I have the following data frame
df = pd.DataFrame({'Date': ['2020-01-01', '2020-10-01', '2021-01-01', '2021-10-01'],
'ID': [101, 101, 102, 102],
'number': [10, 10, 11, 11]})
# currently looking like this
Date ID number
0 2020-01-01 101 10
1 2020-10-01 101 10
2 2021-01-01 102 11
3 2021-10-01 102 11
Is there a way to restructure the data frame in such a way to have the following form?

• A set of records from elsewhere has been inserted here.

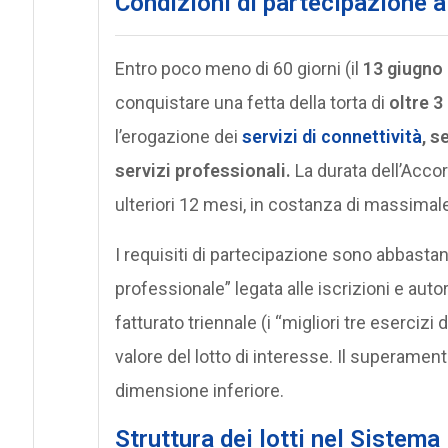
Condizioni di partecipazione a
Entro poco meno di 60 giorni (il
13 giugno 
conquistare una fetta della torta di
oltre 3
l’erogazione dei
servizi di connettività
, s
servizi professionali.
La durata dell’Acco
ulteriori 12 mesi, in costanza di massimale
I requisiti di partecipazione sono abbastanz
professionale” legata alle iscrizioni e auto
fatturato triennale (i “migliori tre esercizi
valore del lotto di interesse. Il superamento
dimensione inferiore.
S
truttura dei lotti nel Sistema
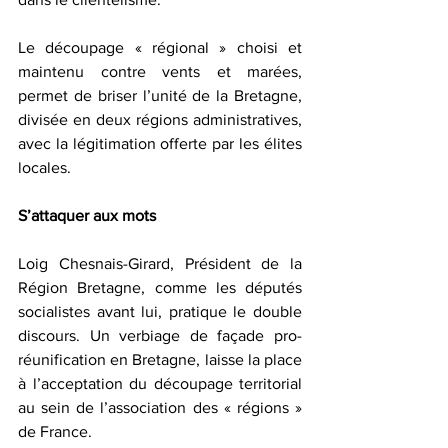
Le découpage « régional » choisi et 
maintenu contre vents et marées, 
permet de briser l’unité de la Bretagne, 
divisée en deux régions administratives, 
avec la légitimation offerte par les élites 
locales.
S’attaquer aux mots
Loig Chesnais-Girard, Président de la 
Région Bretagne, comme les députés 
socialistes avant lui, pratique le double 
discours. Un verbiage de façade pro-
réunification en Bretagne, laisse la place 
à l’acceptation du découpage territorial 
au sein de l’association des « régions » 
de France.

Start Date End Date ID number
0 2020-01-01 2020-10-01 101 10
1 2021-01-01 2021-10-01 102 11
CodePudding user response:
We can use Named Aggregation with Groupby aggregate to get the min
and max
Date per group and set with new names. reindex
is optional to reorder columns to match shown expected output:
new_df = df.groupby(
['ID', 'number'], as_index=False
).aggregate(
**{'Start Date': ('Date', 'min'), 'End Date': ('Date', 'max')}
).reindex(columns=['Start Date', 'End Date', 'ID', 'number'])
new_df
:
Start Date End Date ID number
0 2020-01-01 2020-10-01 101 10
1 2021-01-01 2021-10-01 102 11
*Dictionary unpacking **
is needed to allow for renamed columns to have spaces.